When you’re busy, good product discovery is the first thing to fall by the wayside. You might have heard me say before that a product manager stretched too thin becomes a project manager. That’s not to say project management is any less than product management. Instead, it’s to point out that there’s a balance between Delivery and Discovery.
When responsible for too many projects, the natural response is to reduce the time spent doing Discovery work. In particular, a founder-led startup can easily defer to founder-prescribed solutions and optimize only for efficient Delivery.
The temptation to under-allocate time to Discovery is so strong that it’s the very first step in adequately allocating your time as a Strategic Product Manager.
I recommend that an IC product manager spend half their time on Discovery activities. Spend half of your week on activities like interviews, research, prototyping, and experimentation (both qualitative and quantitative). At the highest level, it’s about spending your time thinking about and deciding what to do — versus actually doing it.
Intercom, a canonical example of a thriving product-led company, has its product managers strive to spend 60% of their time on Discovery, as outlined on the Inside Intercom blog. They target splitting Discovery time equally between prioritizing problems, defining problems, and designing solutions.
Similarly, long-established Product Management thought leader Marty Cagan recommends spending half your time on Discovery in his latest book, Inspired (highly recommended).
Keep in mind that you should be investing your Discovery time wisely. Don’t do Discovery work just for the sake of it or to meet an arbitrary quota.
There are things we don’t know and things we can’t know; de-risk the former and test the second.
In Discovery, we encounter many types of risks. They will fall into two essential categories that decide how we manage them.
When you identify a risk, ask yourself: “can we figure this out in advance?”
If you can, then your Discovery should focus on mitigating that “can know” risk. A well-designed experiment is your best tool for a “can’t know” risk.

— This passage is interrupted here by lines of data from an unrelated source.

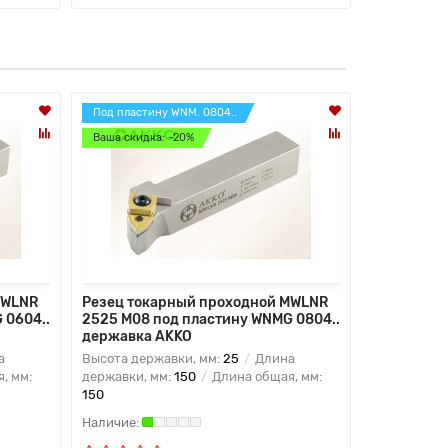
Под пластину WNM. 0804..
Под пласти
Ваша скидка: -20%
Ваша скидк
MWLNR
Резец токарный проходной MWLNR
Резец ток
 0604..
2525 M08 под пластину WNMG 0804..
2525 M08 
державка AKKO
державка
а
Высота державки, мм:
25
Длина
Высота дер
, мм:
державки, мм:
150
Длина общая, мм:
державки, 
150
150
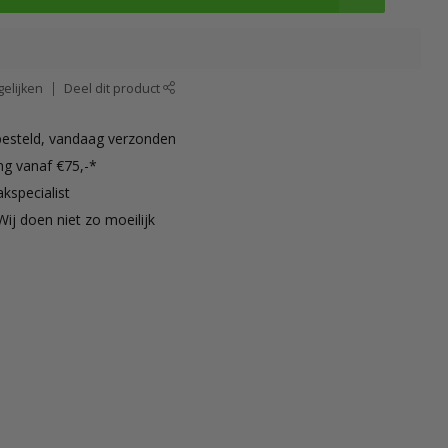
elijken
Deel dit product
besteld, vandaag verzonden
ng vanaf €75,-*
kspecialist
Wij doen niet zo moeilijk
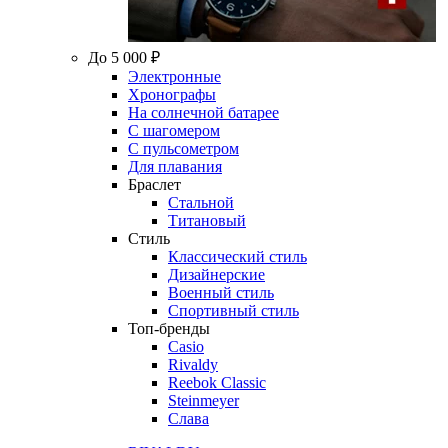
До 5 000 ₽
Электронные
Хронографы
На солнечной батарее
С шагомером
С пульсометром
Для плавания
Браслет
Стальной
Титановый
Стиль
Классический стиль
Дизайнерские
Военный стиль
Спортивный стиль
Топ-бренды
Casio
Rivaldy
Reebok Classic
Steinmeyer
Слава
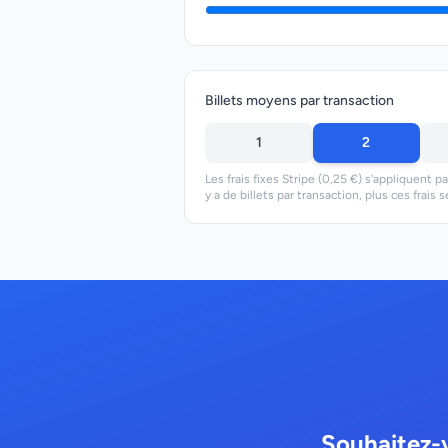
Billets moyens par transaction
1
2
Les frais fixes Stripe (0,25 €) s'appliquent par
y a de billets par transaction, plus ces frais s
Souhaitez-v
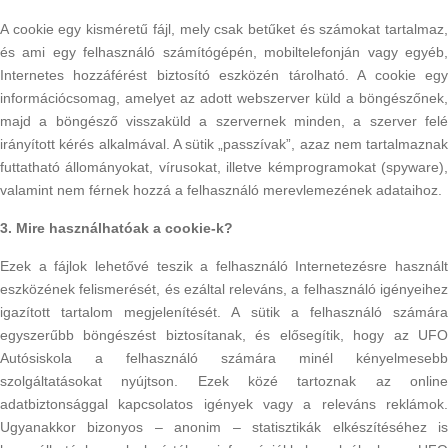
A cookie egy kisméretű fájl, mely csak betűket és számokat tartalmaz,
és ami egy felhasználó számítógépén, mobiltelefonján vagy egyéb,
Internetes hozzáférést biztosító eszközén tárolható. A cookie egy
információcsomag, amelyet az adott webszerver küld a böngészőnek,
majd a böngésző visszaküld a szervernek minden, a szerver felé
irányított kérés alkalmával. A sütik „passzívak”, azaz nem tartalmaznak
futtatható állományokat, vírusokat, illetve kémprogramokat (spyware),
valamint nem férnek hozzá a felhasználó merevlemezének adataihoz.
3. Mire használhatóak a cookie-k?
Ezek a fájlok lehetővé teszik a felhasználó Internetezésre használt
eszközének felismerését, és ezáltal releváns, a felhasználó igényeihez
igazított tartalom megjelenítését. A sütik a felhasználó számára
egyszerűbb böngészést biztosítanak, és elősegítik, hogy az UFO
Autósiskola a felhasználó számára minél kényelmesebb
szolgáltatásokat nyújtson. Ezek közé tartoznak az online
adatbiztonsággal kapcsolatos igények vagy a releváns reklámok.
Ugyanakkor bizonyos – anonim – statisztikák elkészítéséhez is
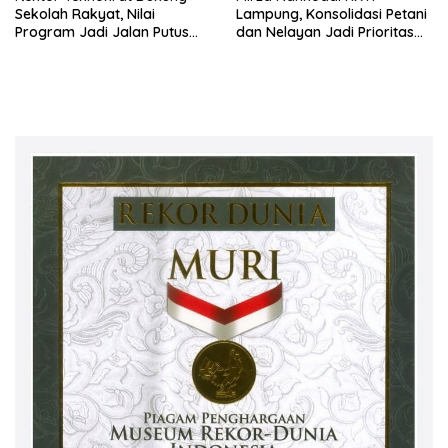
Sekolah Rakyat, Nilai
Lampung, Konsolidasi Petani
Program Jadi Jalan Putus
dan Nelayan Jadi Prioritas
Rantai Kemiskinan
Hadapi Musim Kemarau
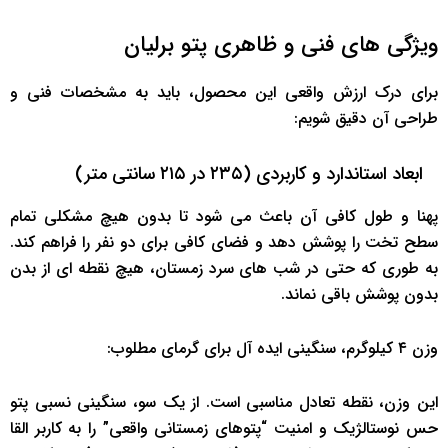
ویژگی های فنی و ظاهری پتو برلیان
برای درک ارزش واقعی این محصول، باید به مشخصات فنی و
طراحی آن دقیق شویم:
ابعاد استاندارد و کاربردی (۲۳۵ در ۲۱۵ سانتی متر)
پهنا و طول کافی آن باعث می شود تا بدون هیچ مشکلی تمام
سطح تخت را پوشش دهد و فضای کافی برای دو نفر را فراهم کند.
به طوری که حتی در شب های سرد زمستان، هیچ نقطه ای از بدن
بدون پوشش باقی نماند.
وزن ۴ کیلوگرم،
سنگینی ایده آل برای گرمای مطلوب:
این وزن، نقطه تعادل مناسبی است. از یک سو، سنگینی نسبی پتو
حس نوستالژیک و امنیت “پتوهای زمستانی واقعی” را به کاربر القا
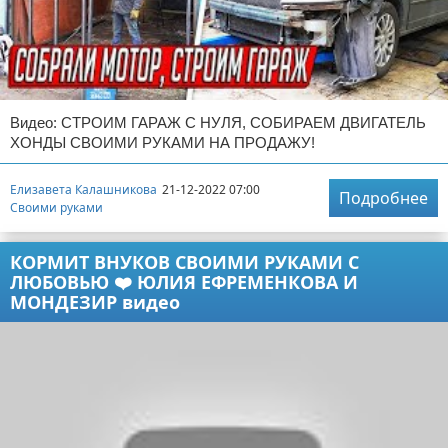
Видео: СТРОИМ ГАРАЖ С НУЛЯ, СОБИРАЕМ ДВИГАТЕЛЬ
ХОНДЫ СВОИМИ РУКАМИ НА ПРОДАЖУ!
Елизавета Калашникова
21-12-2022 07:00
Подробнее
Своими руками
КОРМИТ ВНУКОВ СВОИМИ РУКАМИ С
ЛЮБОВЬЮ ❤️ ЮЛИЯ ЕФРЕМЕНКОВА И
МОНДЕЗИР видео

For a “can know” risk, your next question is: “Should you figure it out in advance?” While you won’t know precisely how hard it will be to figure out in advance, get a rough sizing and compare it to the risk’s potential negative impact. If the potential fallout from your risk is minor and your effort to mitigate the risk is high, it might not be worth the extra effort. You’ll also want to think about probability. If it’s possible but improbable, you’ll want to weigh your decision accordingly.
Suppose you’ve got a risk that you can’t uncover in advance (often related to user behavior). In that case, you’ll want to ask yourself a similar question — “is it worth validating with an experiment?”.
Your risk experiment will either focus on mitigating and learning or just on learning. A mitigate & learn experiment will reduce the surface area of risk, e.g., rolling out a test feature to 1% of users. A learning-only experiment will focus on gaining insight and will usually be a typical A/B split test.
If your “can’t know” risk has a low impact (or a low impact when weighted by probability), consider not running the experiment or opting for a learning-only experiment.
Making the most of Discovery Time
When it comes to Discovery, the first milestone is undoubtedly making the time to actually do it. From there, you have to ensure you’re not just going through the motions.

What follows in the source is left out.